Records from a dataset

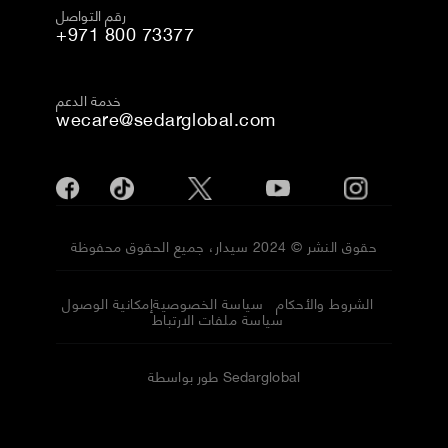
رقم التواصل
+971 800 73377
خدمة الدعم
wecare@sedarglobal.com
حقوق النشر © 2024 سيدار، جميع الحقوق محفوظة
الشروط والأحكام
سياسة الخصوصية
إمكانية الوصول
سياسة ملفات الارتباط
طور بواسطة Sedarglobal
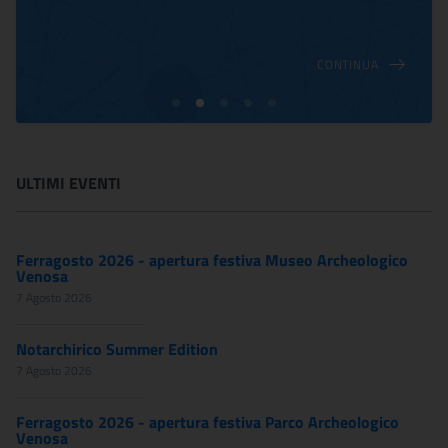
CONTINUA
ULTIMI EVENTI
Ferragosto 2026 - apertura festiva Museo Archeologico
Venosa
7 Agosto 2026
Notarchirico Summer Edition
7 Agosto 2026
Ferragosto 2026 - apertura festiva Parco Archeologico
Venosa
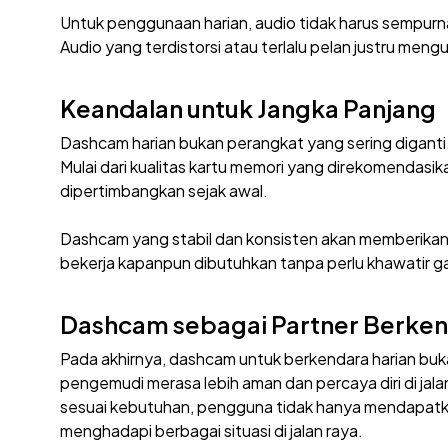
Untuk penggunaan harian, audio tidak harus sempurna
Audio yang terdistorsi atau terlalu pelan justru meng
Keandalan untuk Jangka Panjang
Dashcam harian bukan perangkat yang sering diganti.
Mulai dari kualitas kartu memori yang direkomendasika
dipertimbangkan sejak awal.
Dashcam yang stabil dan konsisten akan memberikan
bekerja kapanpun dibutuhkan tanpa perlu khawatir 
Dashcam sebagai Partner Berken
Pada akhirnya, dashcam untuk berkendara harian bu
pengemudi merasa lebih aman dan percaya diri di jala
sesuai kebutuhan, pengguna tidak hanya mendapatkan
menghadapi berbagai situasi di jalan raya.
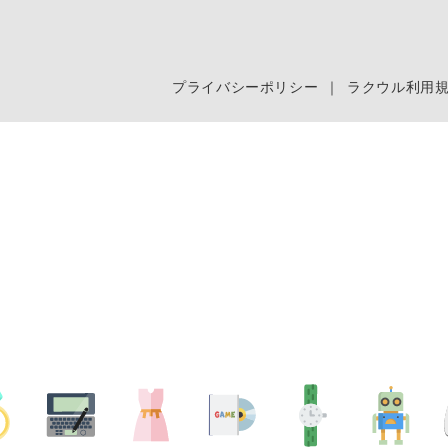
プライバシーポリシー
｜
ラクウル利用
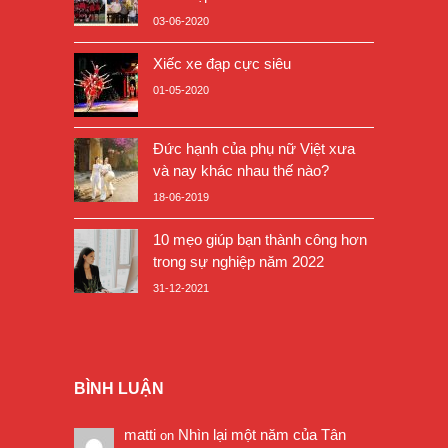
03-06-2020
Xiếc xe đạp cực siêu
01-05-2020
Đức hạnh của phụ nữ Việt xưa
và nay khác nhau thế nào?
18-06-2019
10 mẹo giúp bạn thành công hơn
trong sự nghiệp năm 2022
31-12-2021
BÌNH LUẬN
matti
Nhìn lại một năm của Tân
on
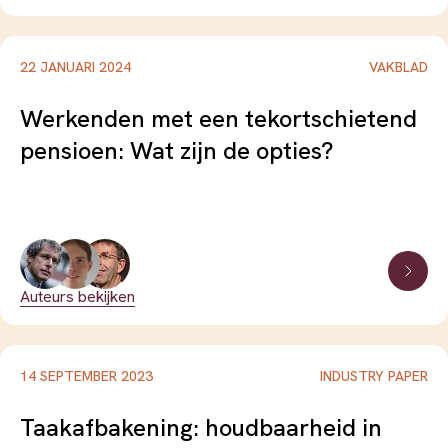
22 JANUARI 2024
VAKBLAD
Werkenden met een tekortschietend
pensioen: Wat zijn de opties?
Auteurs bekijken
14 SEPTEMBER 2023
INDUSTRY PAPER
Taakafbakening: houdbaarheid in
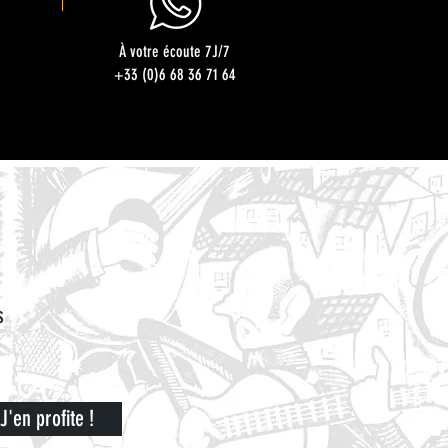
À votre écoute 7J/7
+33 (0)6 68 36 71 64
s
J'en profite !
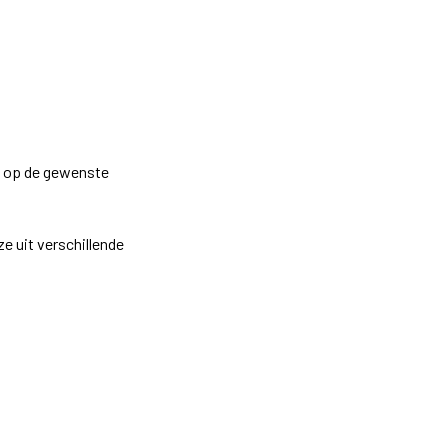
je op de gewenste
ze uit verschillende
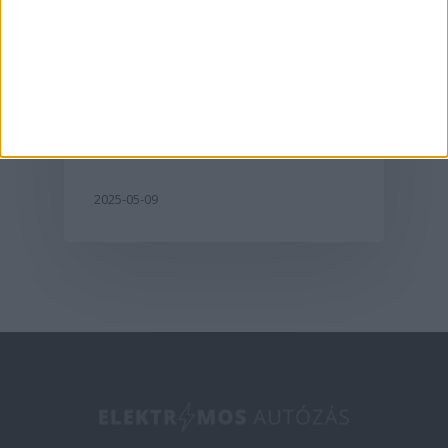
Aktualitás
A G6-tal hódít
Európában az XPeng
2025-05-09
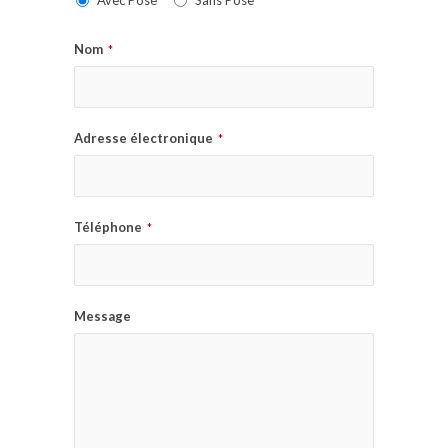
Avec Pose
Sans Pose
Nom
*
Adresse électronique
*
Téléphone
*
Message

**What needs to be done**
Print exactly the lines between the line containing "J'en profite !" and the last line of the entries above, including both, and nothing besides; skip the pictures.

**Answer**
J'en profite !
je op de gewenste
ze uit verschillende
Aktualitás
A G6-tal hódít
Európában az XPeng
2025-05-09
Avec Pose
Sans Pose
Nom
*
Adresse électronique
*
Téléphone
*
Message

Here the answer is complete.